Exercise details.
From the first line to the last, retype the records exactly and skip the pictures.

Given data.
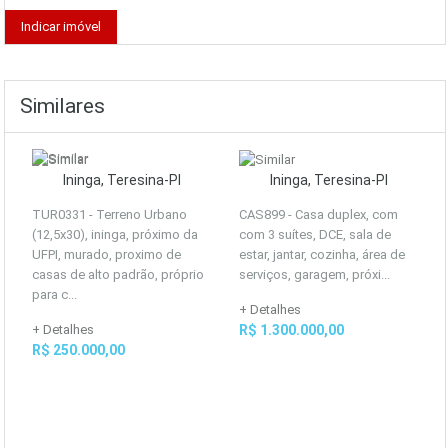
Similares
Ininga, Teresina-PI
Ininga, Teresina-PI
TUR0331 - Terreno Urbano
CAS899 - Casa duplex, com
(12,5x30), ininga, próximo da
com 3 suítes, DCE, sala de
UFPI, murado, proximo de
estar, jantar, cozinha, área de
casas de alto padrão, próprio
serviços, garagem, próxi...
para c...
+ Detalhes
+ Detalhes
R$ 1.300.000,00
R$ 250.000,00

The completed task.
Similares
Ininga, Teresina-PI
Ininga, Teresina-PI
TUR0331 - Terreno Urbano
CAS899 - Casa duplex, com
(12,5x30), ininga, próximo da
com 3 suítes, DCE, sala de
UFPI, murado, proximo de
estar, jantar, cozinha, área de
casas de alto padrão, próprio
serviços, garagem, próxi...
para c...
+ Detalhes
+ Detalhes
R$ 1.300.000,00
R$ 250.000,00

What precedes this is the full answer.